Following a robust procurement exercise the Yorkshire & Humber Care Record is pleased to announce that it is intending to award a consortium of expertise from Deloitte UK, Google Cloud and Synanetics to work in partnership in helping deliver the technology that underpins the population health management capability for the Yorkshire and Humber region at a value of just under £4million over five years.
The consortium brings together specialist skills and experience with cybersecurity and data privacy at the heart of what they do.
Better planning of services and preventing ill health are clear goals of population health management. Its aims are to improve the health of people by using information to plan care, and to prevent illness. All organisations that work with personal data abide by strict rules and law set out by the Data Protection Act 2018. In compliance with applicable regulations, the data collected and used will remain in the hands of the NHS. All data will be encrypted, stored securely in the UK and will not be used for any other purposes beyond population health management.
Yorkshire & Humber Care Record is one of five exemplars within NHS England’s Local Health and Care Record programme with an ambition for organisations to share data across the health and care system to help people get the right care at the right time in the right place, with safety and effectiveness.
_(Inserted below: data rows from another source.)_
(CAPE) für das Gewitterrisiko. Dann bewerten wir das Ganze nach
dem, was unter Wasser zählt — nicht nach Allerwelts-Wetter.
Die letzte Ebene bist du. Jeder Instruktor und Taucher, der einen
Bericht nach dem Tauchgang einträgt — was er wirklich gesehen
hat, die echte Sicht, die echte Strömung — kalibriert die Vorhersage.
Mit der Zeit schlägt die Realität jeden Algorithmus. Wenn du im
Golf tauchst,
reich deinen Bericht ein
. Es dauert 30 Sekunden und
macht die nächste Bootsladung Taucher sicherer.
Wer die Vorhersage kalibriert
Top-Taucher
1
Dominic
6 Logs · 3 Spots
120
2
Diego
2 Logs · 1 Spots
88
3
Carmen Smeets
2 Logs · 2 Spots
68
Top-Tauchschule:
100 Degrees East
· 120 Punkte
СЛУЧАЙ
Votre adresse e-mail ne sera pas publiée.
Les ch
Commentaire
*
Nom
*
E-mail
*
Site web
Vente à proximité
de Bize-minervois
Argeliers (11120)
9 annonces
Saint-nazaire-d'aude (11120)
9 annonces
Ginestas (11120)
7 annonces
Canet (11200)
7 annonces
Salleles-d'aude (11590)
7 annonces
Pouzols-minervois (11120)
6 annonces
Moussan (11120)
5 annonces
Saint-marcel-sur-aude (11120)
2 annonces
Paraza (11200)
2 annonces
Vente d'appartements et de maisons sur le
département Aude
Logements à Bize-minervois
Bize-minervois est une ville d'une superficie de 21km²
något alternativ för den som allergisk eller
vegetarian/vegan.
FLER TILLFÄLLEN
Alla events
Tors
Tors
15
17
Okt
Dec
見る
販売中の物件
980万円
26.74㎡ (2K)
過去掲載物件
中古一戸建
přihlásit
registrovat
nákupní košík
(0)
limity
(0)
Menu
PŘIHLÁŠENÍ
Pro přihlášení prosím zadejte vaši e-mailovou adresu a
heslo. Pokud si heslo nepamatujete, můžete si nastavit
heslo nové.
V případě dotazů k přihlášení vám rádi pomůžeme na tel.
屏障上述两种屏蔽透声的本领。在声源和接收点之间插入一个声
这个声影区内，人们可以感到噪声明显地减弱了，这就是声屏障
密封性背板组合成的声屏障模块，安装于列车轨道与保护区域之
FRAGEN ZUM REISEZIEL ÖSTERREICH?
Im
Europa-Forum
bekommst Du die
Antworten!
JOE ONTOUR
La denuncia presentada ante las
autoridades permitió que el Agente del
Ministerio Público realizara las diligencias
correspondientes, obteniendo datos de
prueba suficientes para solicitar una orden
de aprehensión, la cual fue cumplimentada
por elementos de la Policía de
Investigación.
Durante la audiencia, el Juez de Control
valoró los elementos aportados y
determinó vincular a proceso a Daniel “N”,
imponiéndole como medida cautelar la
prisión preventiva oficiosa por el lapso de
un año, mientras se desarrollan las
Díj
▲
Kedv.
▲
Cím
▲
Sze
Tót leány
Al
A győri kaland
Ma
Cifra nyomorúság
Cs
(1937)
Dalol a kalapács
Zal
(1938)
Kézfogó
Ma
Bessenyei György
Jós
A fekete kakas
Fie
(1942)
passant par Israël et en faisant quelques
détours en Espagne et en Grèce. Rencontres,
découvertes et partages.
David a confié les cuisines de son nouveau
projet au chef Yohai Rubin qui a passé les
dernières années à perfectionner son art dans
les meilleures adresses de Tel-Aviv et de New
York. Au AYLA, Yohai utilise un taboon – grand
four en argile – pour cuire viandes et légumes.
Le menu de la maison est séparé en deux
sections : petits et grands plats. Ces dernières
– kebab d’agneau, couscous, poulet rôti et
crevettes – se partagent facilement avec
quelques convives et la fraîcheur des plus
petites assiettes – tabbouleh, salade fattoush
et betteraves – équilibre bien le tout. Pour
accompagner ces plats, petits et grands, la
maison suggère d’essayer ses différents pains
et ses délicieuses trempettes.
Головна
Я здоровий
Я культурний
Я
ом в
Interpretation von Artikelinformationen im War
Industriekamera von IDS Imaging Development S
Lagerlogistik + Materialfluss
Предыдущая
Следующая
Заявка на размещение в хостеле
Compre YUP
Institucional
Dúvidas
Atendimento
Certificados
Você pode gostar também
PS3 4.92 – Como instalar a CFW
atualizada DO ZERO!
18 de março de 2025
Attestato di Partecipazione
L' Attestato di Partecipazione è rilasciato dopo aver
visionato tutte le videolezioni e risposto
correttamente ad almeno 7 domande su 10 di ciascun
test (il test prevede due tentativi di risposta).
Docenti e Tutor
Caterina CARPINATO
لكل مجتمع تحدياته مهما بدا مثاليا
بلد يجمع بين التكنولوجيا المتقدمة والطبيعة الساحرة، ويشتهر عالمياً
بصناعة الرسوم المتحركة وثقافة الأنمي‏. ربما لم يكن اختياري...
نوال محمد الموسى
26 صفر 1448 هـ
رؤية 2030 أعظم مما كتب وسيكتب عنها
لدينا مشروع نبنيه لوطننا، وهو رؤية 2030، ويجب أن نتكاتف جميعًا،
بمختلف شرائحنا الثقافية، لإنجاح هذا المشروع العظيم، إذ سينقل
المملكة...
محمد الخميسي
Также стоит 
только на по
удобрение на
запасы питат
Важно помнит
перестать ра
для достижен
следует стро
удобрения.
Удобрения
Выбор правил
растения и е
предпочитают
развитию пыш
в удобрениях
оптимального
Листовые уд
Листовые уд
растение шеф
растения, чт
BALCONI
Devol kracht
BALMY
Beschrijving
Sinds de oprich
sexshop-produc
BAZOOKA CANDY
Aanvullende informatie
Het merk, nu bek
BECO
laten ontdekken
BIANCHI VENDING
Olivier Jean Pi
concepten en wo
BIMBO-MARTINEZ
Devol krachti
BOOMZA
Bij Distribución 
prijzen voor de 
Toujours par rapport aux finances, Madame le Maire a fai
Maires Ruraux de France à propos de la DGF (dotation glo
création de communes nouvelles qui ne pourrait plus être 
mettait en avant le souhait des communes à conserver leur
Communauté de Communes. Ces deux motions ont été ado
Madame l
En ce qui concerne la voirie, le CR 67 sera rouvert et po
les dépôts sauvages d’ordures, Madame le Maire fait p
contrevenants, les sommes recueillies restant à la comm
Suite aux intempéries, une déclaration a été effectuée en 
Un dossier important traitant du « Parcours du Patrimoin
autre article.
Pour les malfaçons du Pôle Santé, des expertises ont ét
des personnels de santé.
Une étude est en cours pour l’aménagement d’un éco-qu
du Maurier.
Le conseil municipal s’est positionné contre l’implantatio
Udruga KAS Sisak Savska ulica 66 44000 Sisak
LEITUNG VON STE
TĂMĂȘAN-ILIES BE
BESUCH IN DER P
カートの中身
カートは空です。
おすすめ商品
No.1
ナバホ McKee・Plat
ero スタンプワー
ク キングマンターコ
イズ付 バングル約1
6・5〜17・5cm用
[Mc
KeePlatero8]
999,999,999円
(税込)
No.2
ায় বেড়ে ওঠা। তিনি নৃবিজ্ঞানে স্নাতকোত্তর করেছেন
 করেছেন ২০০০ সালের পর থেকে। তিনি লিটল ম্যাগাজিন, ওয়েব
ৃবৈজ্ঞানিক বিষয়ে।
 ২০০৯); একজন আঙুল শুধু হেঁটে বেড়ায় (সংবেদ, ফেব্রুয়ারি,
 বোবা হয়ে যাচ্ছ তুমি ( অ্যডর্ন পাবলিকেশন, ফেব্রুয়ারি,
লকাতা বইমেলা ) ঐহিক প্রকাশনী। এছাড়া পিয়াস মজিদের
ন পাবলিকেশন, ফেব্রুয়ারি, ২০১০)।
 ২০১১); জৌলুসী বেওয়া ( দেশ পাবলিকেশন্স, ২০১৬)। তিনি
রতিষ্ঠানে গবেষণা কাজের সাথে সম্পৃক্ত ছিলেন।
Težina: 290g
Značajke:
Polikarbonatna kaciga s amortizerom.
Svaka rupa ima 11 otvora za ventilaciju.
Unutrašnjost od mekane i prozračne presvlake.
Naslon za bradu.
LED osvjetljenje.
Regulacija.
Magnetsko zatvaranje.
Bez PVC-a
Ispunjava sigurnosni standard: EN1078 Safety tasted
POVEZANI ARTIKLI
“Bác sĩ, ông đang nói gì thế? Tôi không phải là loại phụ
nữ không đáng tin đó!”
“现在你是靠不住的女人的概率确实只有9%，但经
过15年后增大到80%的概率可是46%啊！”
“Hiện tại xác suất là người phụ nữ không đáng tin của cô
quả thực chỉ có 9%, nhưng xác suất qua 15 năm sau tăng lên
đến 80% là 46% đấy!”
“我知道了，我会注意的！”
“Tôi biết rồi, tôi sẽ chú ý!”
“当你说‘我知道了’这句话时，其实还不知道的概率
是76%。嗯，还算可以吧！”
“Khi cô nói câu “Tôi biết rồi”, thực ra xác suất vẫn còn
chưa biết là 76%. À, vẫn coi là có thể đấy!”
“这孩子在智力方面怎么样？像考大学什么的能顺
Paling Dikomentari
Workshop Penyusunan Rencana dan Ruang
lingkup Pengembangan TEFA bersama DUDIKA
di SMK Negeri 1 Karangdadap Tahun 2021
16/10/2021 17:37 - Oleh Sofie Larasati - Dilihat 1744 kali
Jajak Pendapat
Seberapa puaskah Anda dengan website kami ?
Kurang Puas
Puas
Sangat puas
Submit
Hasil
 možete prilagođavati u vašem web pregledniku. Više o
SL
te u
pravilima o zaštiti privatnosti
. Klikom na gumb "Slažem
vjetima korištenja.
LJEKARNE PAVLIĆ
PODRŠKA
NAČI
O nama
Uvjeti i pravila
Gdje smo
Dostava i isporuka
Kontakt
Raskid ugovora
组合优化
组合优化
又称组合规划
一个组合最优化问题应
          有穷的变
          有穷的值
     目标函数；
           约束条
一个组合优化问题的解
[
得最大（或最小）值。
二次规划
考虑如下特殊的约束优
Dr John Byrne, Senior Responsible Officer for the Yorkshire and Humber Care Record; Executive Medical Director at Humber Teaching NHS Foundation Trust said, “We look forward to beginning this important work to help us better understand the needs of the people living across the areas whilst ensuring the security and privacy of data remains of the highest importance.”
Rob Webster, Chair of Yorkshire & Humber Digital Care Board; CEO for South West Yorkshire Partnership Foundation Trust and CEO Lead for West Yorkshire and Harrogate Health and Care Partnership said, “After a thorough process which involved expertise from a variety of leaders across our Partnership, we look forward to reaping the benefits of this important piece of work to improve the health and wellbeing of people’s lives”
Yorkshire and Humber Care Record and its partner organisations are committed to open standards which NHS X has recently stated will be mandated to ensure a consistent language of clinical terms to help staff share information, seamlessly across health and care settings, improving patient safety. In simpler terms it means that the wide variety of IT systems that are used across the NHS and care system will find it easier to “talk to each other” because a common language is used, helping to join up patient care.